Over the past couple years, I have made half a dozen trips to Japan to meet with senior corporate leaders to discuss nature strategy and how companies can play a role in stopping damage to biodiversity and beginning to reverse nature loss.

When I talk with them, it is rare to find any executive whose family is not in some way linked to a satoyama. The connection is usually not just a transactional one, but also deeply cultural, emotional and cross-generational.

The second factor is a determination among Japanese businesses, led by trailblazers such as Kirin Holdings and Norinchukin Bank, to make up for what many would characterize as a relative slowness to respond to the climate agenda. As nature emerges as a priority alongside climate, there is a willingness to leapfrog ahead in improving practices that is tangible.

The third trend is a creeping realization among Japanese companies about their exposure to nature risks.

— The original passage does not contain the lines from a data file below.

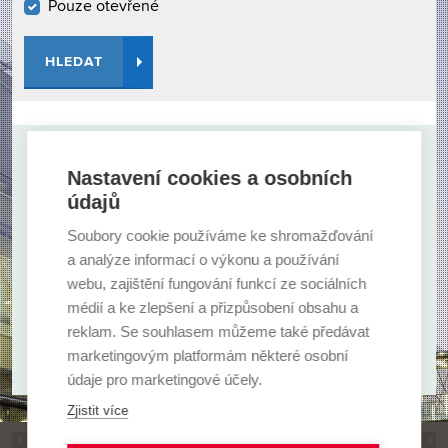
Pouze otevřené
HLEDAT
Nastavení cookies a osobních
Nevybrali jste si? Zkuste i další možnosti.
údajů
ZOBRAZIT VŠECHNY FAKULTY
Soubory cookie používáme ke shromažďování
a analýze informací o výkonu a používání
webu, zajištění fungování funkcí ze sociálních
ZOBRAZIT VŠECHNY TYPY CŽV
médií a ke zlepšení a přizpůsobení obsahu a
reklam. Se souhlasem můžeme také předávat
marketingovým platformám některé osobní
údaje pro marketingové účely.
Zjistit více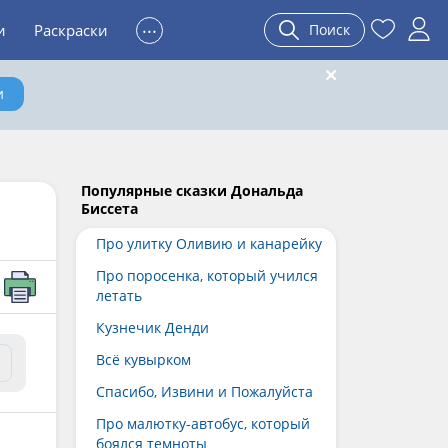
...
и
Раскраски
Поиск
и
Популярные сказки Дональда
Биссета
Про улитку Оливию и канарейку
Про поросенка, который учился
летать
Кузнечик Денди
Всё кувырком
Спасибо, Извини и Пожалуйста
Про малютку-автобус, который
боялся темноты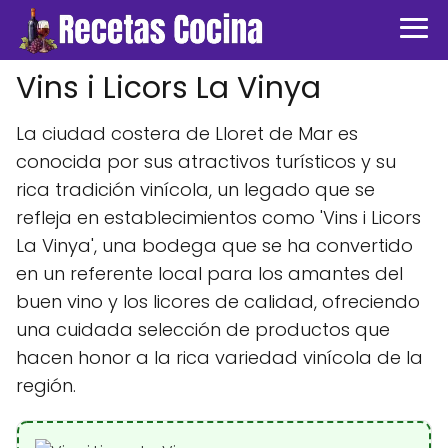
Vins i Licors La Vinya
La ciudad costera de Lloret de Mar es
conocida por sus atractivos turísticos y su
rica tradición vinícola, un legado que se
refleja en establecimientos como 'Vins i Licors
La Vinya', una bodega que se ha convertido
en un referente local para los amantes del
buen vino y los licores de calidad, ofreciendo
una cuidada selección de productos que
hacen honor a la rica variedad vinícola de la
región.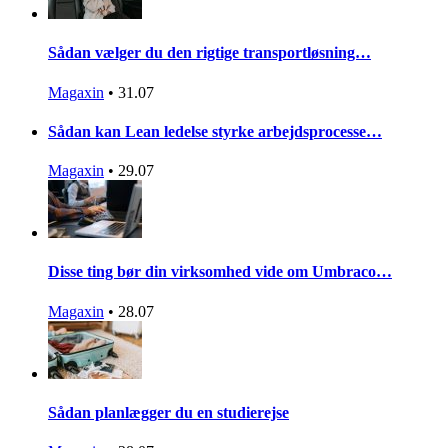
Sådan vælger du den rigtige transportløsning…
Magaxin
•
31.07
Sådan kan Lean ledelse styrke arbejdsprocesse…
Magaxin
•
29.07
Disse ting bør din virksomhed vide om Umbraco…
Magaxin
•
28.07
Sådan planlægger du en studierejse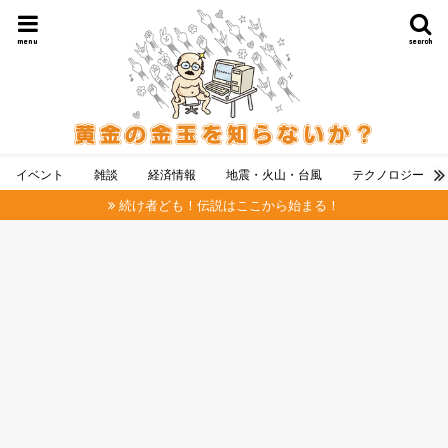
menu
search
イベント
雑談
経済情報
地震・火山・台風
テクノロジー
続け者ども！伝説はここから始まる！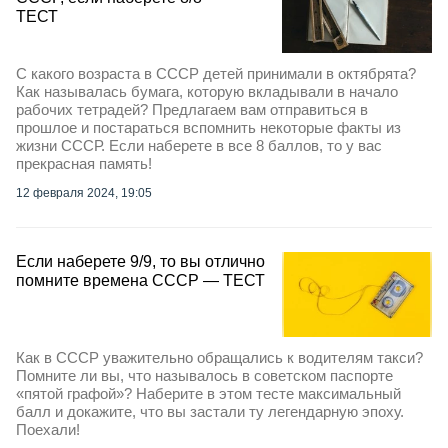
ТЕСТ
С какого возраста в СССР детей принимали в октябрята?
Как называлась бумага, которую вкладывали в начало
рабочих тетрадей? Предлагаем вам отправиться в
прошлое и постараться вспомнить некоторые факты из
жизни СССР. Если наберете в все 8 баллов, то у вас
прекрасная память!
12 февраля 2024, 19:05
Если наберете 9/9, то вы отлично
помните времена СССР — ТЕСТ
Как в СССР уважительно обращались к водителям такси?
Помните ли вы, что называлось в советском паспорте
«пятой графой»? Наберите в этом тесте максимальный
балл и докажите, что вы застали ту легендарную эпоху.
Поехали!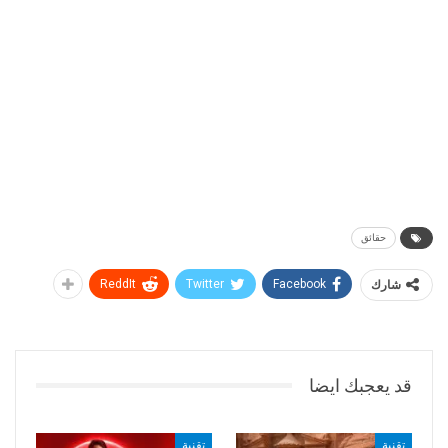
حقائق
شارك
Facebook
Twitter
ReddIt
قد يعجبك ايضا
تقنية
تقنية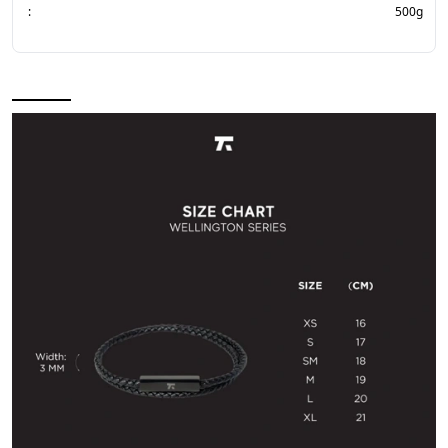
:
500g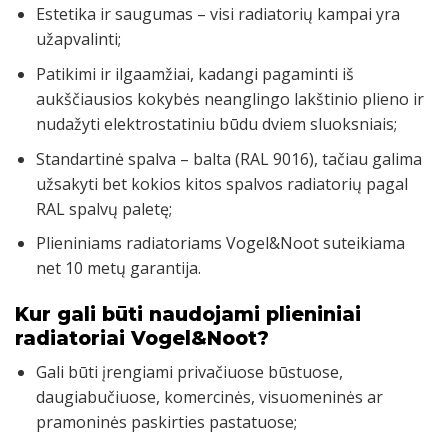
Estetika ir saugumas – visi radiatorių kampai yra
užapvalinti;
Patikimi ir ilgaamžiai, kadangi pagaminti iš
aukščiausios kokybės neanglingo lakštinio plieno ir
nudažyti elektrostatiniu būdu dviem sluoksniais;
Standartinė spalva – balta (RAL 9016), tačiau galima
užsakyti bet kokios kitos spalvos radiatorių pagal
RAL spalvų paletę;
Plieniniams radiatoriams Vogel&Noot suteikiama
net 10 metų garantija.
Kur gali būti naudojami plieniniai
radiatoriai Vogel&Noot?
Gali būti įrengiami privačiuose būstuose,
daugiabučiuose, komercinės, visuomeninės ar
pramoninės paskirties pastatuose;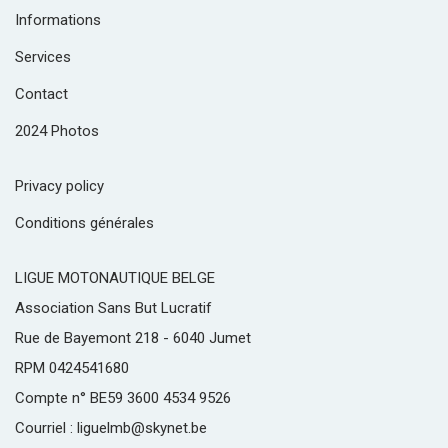
Informations
Services
Contact
2024 Photos
Privacy policy
Conditions générales
LIGUE MOTONAUTIQUE BELGE
Association Sans But Lucratif
Rue de Bayemont 218 - 6040 Jumet
RPM 0424541680
Compte n° BE59 3600 4534 9526
Courriel : liguelmb@skynet.be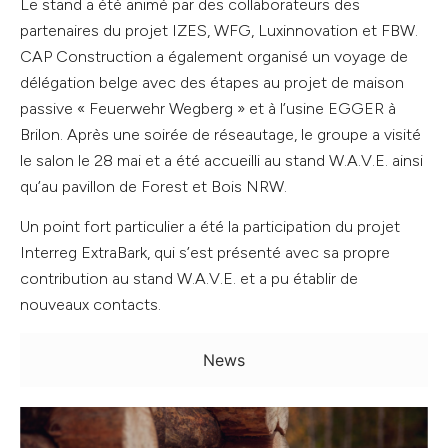
Le stand a été animé par des collaborateurs des
partenaires du projet IZES, WFG, Luxinnovation et FBW.
CAP Construction a également organisé un voyage de
délégation belge avec des étapes au projet de maison
passive « Feuerwehr Wegberg » et à l’usine EGGER à
Brilon. Après une soirée de réseautage, le groupe a visité
le salon le 28 mai et a été accueilli au stand W.A.V.E. ainsi
qu’au pavillon de Forest et Bois NRW.
Un point fort particulier a été la participation du projet
Interreg ExtraBark, qui s’est présenté avec sa propre
contribution au stand W.A.V.E. et a pu établir de
nouveaux contacts.
News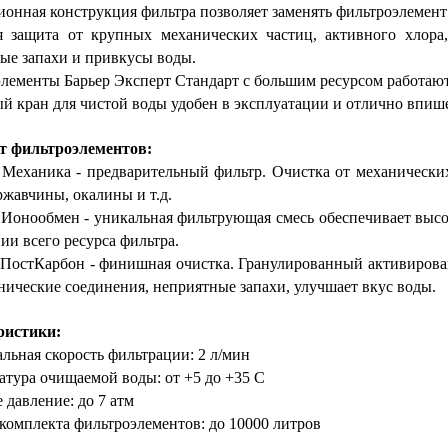
онная конструкция фильтра позволяет заменять фильтроэлемен
 защита от крупных механических частиц, активного хлора
ые запахи и привкусы воды.
лементы Барьер Эксперт Стандарт с большим ресурсом работают 
й кран для чистой воды удобен в эксплуатации и отлично впиш
т фильтроэлементов:
еханика - предварительный фильтр. Очистка от механических 
 ржавчины, окалины и т.д.
онообмен - уникальная фильтрующая смесь обеспечивает высо
ии всего ресурса фильтра.
остКарбон - финишная очистка. Гранулированный активированн
нические соединения, неприятные запахи, улучшает вкус воды.
ристики:
льная скорость фильтрации: 2 л/мин
атура очищаемой воды: от +5 до +35 С
 давление: до 7 атм
 комплекта фильтроэлементов: до 10000 литров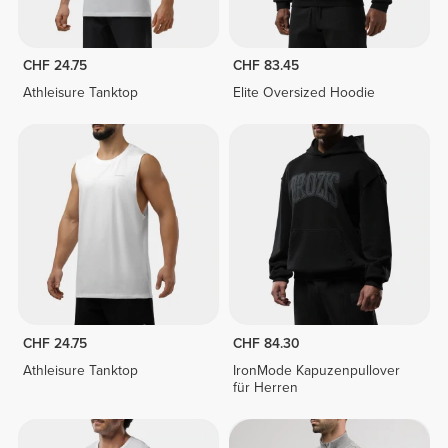
CHF 24.75
CHF 83.45
Athleisure Tanktop
Elite Oversized Hoodie
CHF 24.75
CHF 84.30
Athleisure Tanktop
IronMode Kapuzenpullover
für Herren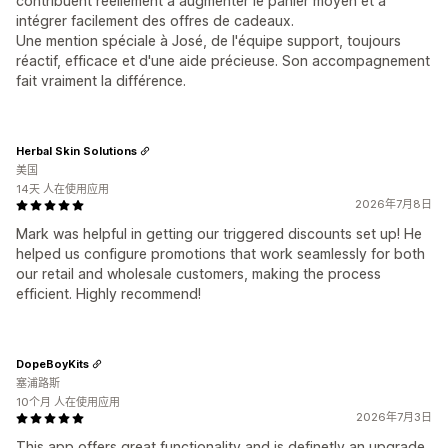
contribuent réellement à augmenter le panier moyen et à
intégrer facilement des offres de cadeaux.
Une mention spéciale à José, de l'équipe support, toujours
réactif, efficace et d'une aide précieuse. Son accompagnement
fait vraiment la différence.
Herbal Skin Solutions
美国
14天 人在使用应用
2026年7月8日
Mark was helpful in getting our triggered discounts set up! He
helped us configure promotions that work seamlessly for both
our retail and wholesale customers, making the process
efficient. Highly recommend!
DopeBoyKits
塞浦路斯
10个月 人在使用应用
2026年7月3日
This app offers great functionality and is definetly an upgrade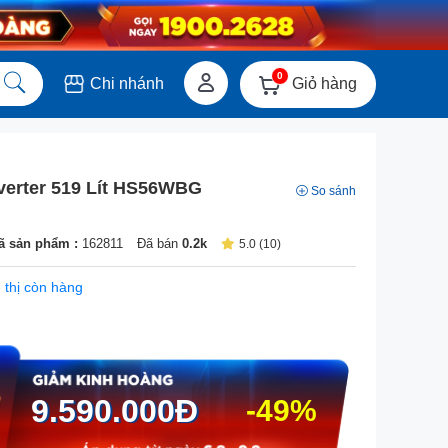
0
Giỏ hàng
Chi nhánh
verter 519 Lít HS56WBG
So sánh
ã sản phẩm :
162811
Đã bán
0.2k
5.0 (10)
 thị còn hàng
9.590.000
Đ
-49%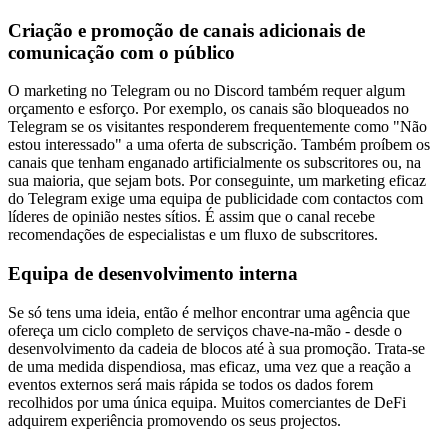
Criação e promoção de canais adicionais de
comunicação com o público
O marketing no Telegram ou no Discord também requer algum
orçamento e esforço. Por exemplo, os canais são bloqueados no
Telegram se os visitantes responderem frequentemente como "Não
estou interessado" a uma oferta de subscrição. Também proíbem os
canais que tenham enganado artificialmente os subscritores ou, na
sua maioria, que sejam bots. Por conseguinte, um marketing eficaz
do Telegram exige uma equipa de publicidade com contactos com
líderes de opinião nestes sítios. É assim que o canal recebe
recomendações de especialistas e um fluxo de subscritores.
Equipa de desenvolvimento interna
Se só tens uma ideia, então é melhor encontrar uma agência que
ofereça um ciclo completo de serviços chave-na-mão - desde o
desenvolvimento da cadeia de blocos até à sua promoção. Trata-se
de uma medida dispendiosa, mas eficaz, uma vez que a reação a
eventos externos será mais rápida se todos os dados forem
recolhidos por uma única equipa. Muitos comerciantes de DeFi
adquirem experiência promovendo os seus projectos.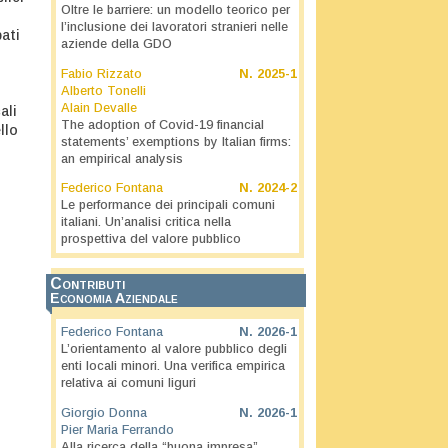
Oltre le barriere: un modello teorico per
l’inclusione dei lavoratori stranieri nelle
pati
aziende della GDO
Fabio Rizzato
N.
2025-1
Alberto Tonelli
Alain Devalle
ali
The adoption of Covid-19 financial
llo
statements’ exemptions by Italian firms:
an empirical analysis
Federico Fontana
N.
2024-2
Le performance dei principali comuni
italiani. Un’analisi critica nella
prospettiva del valore pubblico
Contributi
Economia Aziendale
Federico Fontana
N.
2026-1
L’orientamento al valore pubblico degli
enti locali minori. Una verifica empirica
relativa ai comuni liguri
Giorgio Donna
N.
2026-1
Pier Maria Ferrando
Alla ricerca della “buona impresa”.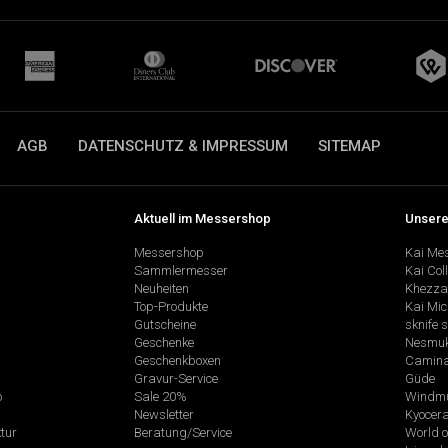
AGB
DATENSCHUTZ & IMPRESSUM
SITEMAP
Aktuell im Messershop
Unsere
Messershop
Kai Me
Sammlermesser
Kai Col
Neuheiten
Khezza
Top-Produkte
Kai Mic
Gutscheine
sknife 
Geschenke
Nesmu
Geschenkboxen
Camina
Gravur-Service
Güde
p
Sale 20%
Windmü
Newsletter
Kyocer
tur
Beratung/Service
World o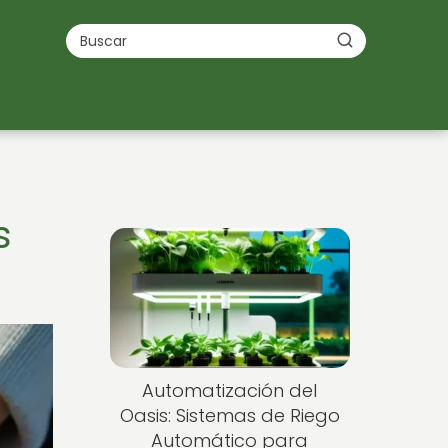
s
Automatización del
Oasis: Sistemas de Riego
Automático para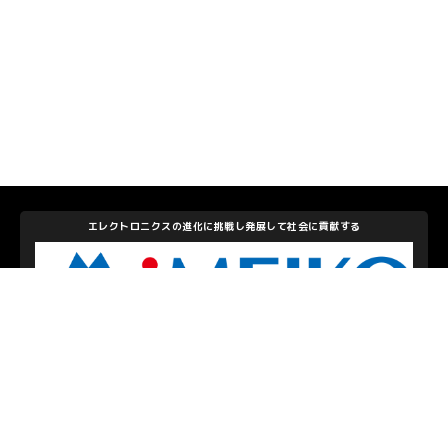
エレクトロニクスの進化に挑戦し発展して社会に貢献する
株式会社メイコー
私たちを支えて下さるパートナーのみなさま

Japanese companies often have long, geographically dispersed supply chains. Whether it is with automobiles, technological hardware, rubber or timber, Japan’s longstanding status as an economic powerhouse around Asia means its companies often have dependencies and impacts across the continent in areas of high biodiversity risk and vulnerability.

That brings us to the fourth factor: opportunity.

Within Japan, the conversation around nature-based solutions is becoming rapidly internationalized as companies realize the potential for projects in neighboring countries to provide the high integrity and quality carbon credits they need as they undertake the complex transition to net zero.

The emerging opportunity of nature-based solutions goes beyond the sphere of climate action. It can also be a powerful engine for delivering conservation and biodiversity outcomes.

Japan is increasingly seeing this potential and becoming a trading hub for nature-based solutions across the region, underpinned by the signing of bilateral memoranda of understanding with multiple countries. This is moving in parallel with a similar strategic push from Singapore, which also seeks to become a regional center for carbon markets.

All of these factors mean that Japan looms as potentially the most exciting place in the world right now when it comes to the nexus around business, nature and emerging efforts to involve the corporate world in the necessary work of restoring biodiversity.

In so much of the world our work involves trying to convince corporate leaders that nature has a value and that its degradation will come at a cost to their bottom line. In Japan, the land of satoyama, that is a conversation which is much easier to have. But it cannot and will not be enough for Japanese companies just to take part in nature projects within the country’s borders.